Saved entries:
=== Section Start ===
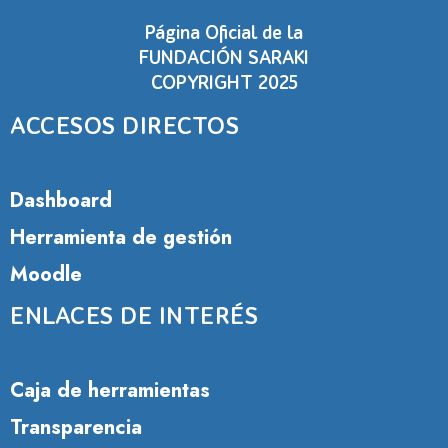
Página Oficial de la
FUNDACIÓN SARAKI
COPYRIGHT 2025
ACCESOS DIRECTOS
Dashboard
Herramienta de gestión
Moodle
ENLACES DE INTERÉS
Caja de herramientas
Transparencia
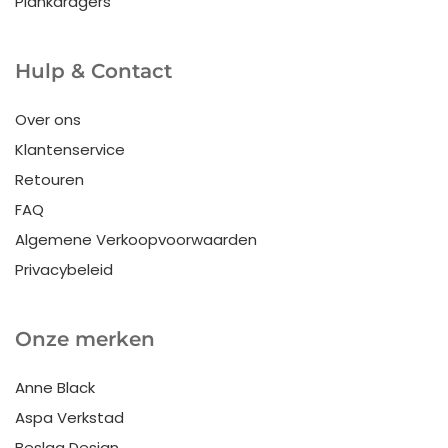
Plankdragers
Hulp & Contact
Over ons
Klantenservice
Retouren
FAQ
Algemene Verkoopvoorwaarden
Privacybeleid
Onze merken
Anne Black
Aspa Verkstad
Beslag Design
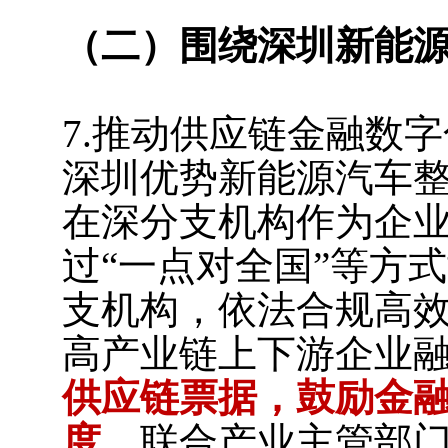
（二）围绕深圳新能
7.推动供应链金融数
深圳优势新能源汽车
在深分支机构作为企
过“一点对全国”等方
支机构，依法合规高
高产业链上下游企业
供应链票据，鼓励金
度。
联合产业主管部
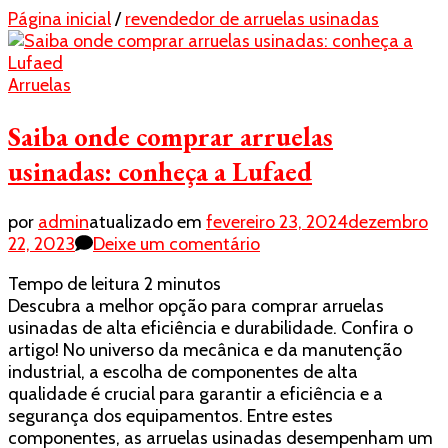
Página inicial
/
revendedor de arruelas usinadas
Arruelas
Saiba onde comprar arruelas
usinadas: conheça a Lufaed
por
admin
atualizado em
fevereiro 23, 2024
dezembro
em
22, 2023
Deixe um comentário
Saiba
Tempo de leitura
2
minutos
onde
Descubra a melhor opção para comprar arruelas
comprar
usinadas de alta eficiência e durabilidade. Confira o
arruelas
artigo! No universo da mecânica e da manutenção
usinadas:
industrial, a escolha de componentes de alta
conheça
qualidade é crucial para garantir a eficiência e a
a
segurança dos equipamentos. Entre estes
Lufaed
componentes, as arruelas usinadas desempenham um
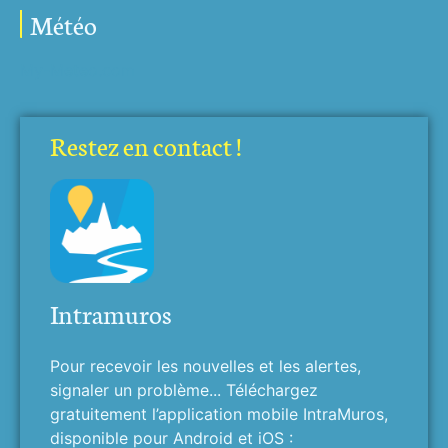
Météo
My-Meteo.com
Restez en contact !
Intramuros
Pour recevoir les nouvelles et les alertes,
signaler un problème... Téléchargez
gratuitement l’application mobile IntraMuros,
disponible pour Android et iOS :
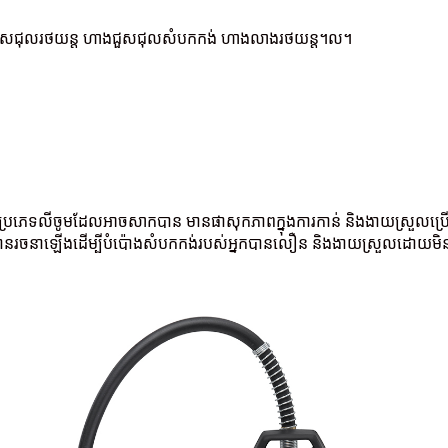
ងជួសជុលរថយន្ត ហាងជួសជុលសំបកកង់ ហាងលាងរថយន្ត។ល។
តប្រភេទលីចូមដែលអាចសាកបាន មានផាសុកភាពក្នុងការកាន់ និងងាយស្រួលប្រើ ទោះ
បានរចនាឡើងដើម្បីបំប៉ោងសំបកកង់របស់អ្នកបានលឿន និងងាយស្រួលដោយមិនចាំ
=== Section End ===
PROBLEM REQUIREMENTS: Leave the pictures out. Transcribe exactly the lines from the one with "artigo! No universo" through the end of the records.

TASK RESPONSE:
artigo! No universo da mecânica e da manutenção
usinadas:
industrial, a escolha de componentes de alta
conheça
qualidade é crucial para garantir a eficiência e a
a
segurança dos equipamentos. Entre estes
Lufaed
componentes, as arruelas usinadas desempenham um
Météo
My-Meteo.com
Restez en contact !
Intramuros
Pour recevoir les nouvelles et les alertes,
signaler un problème... Téléchargez
gratuitement l’application mobile IntraMuros,
disponible pour Android et iOS :
ងជួសជុលរថយន្ត ហាងជួសជុលសំបកកង់ ហាងលាងរថយន្ត។ល។
តប្រភេទលីចូមដែលអាចសាកបាន មានផាសុកភាពក្នុងការកាន់ និងងាយស្រួលប្រើ ទោះ
បានរចនាឡើងដើម្បីបំប៉ោងសំបកកង់របស់អ្នកបានលឿន និងងាយស្រួលដោយមិនចាំ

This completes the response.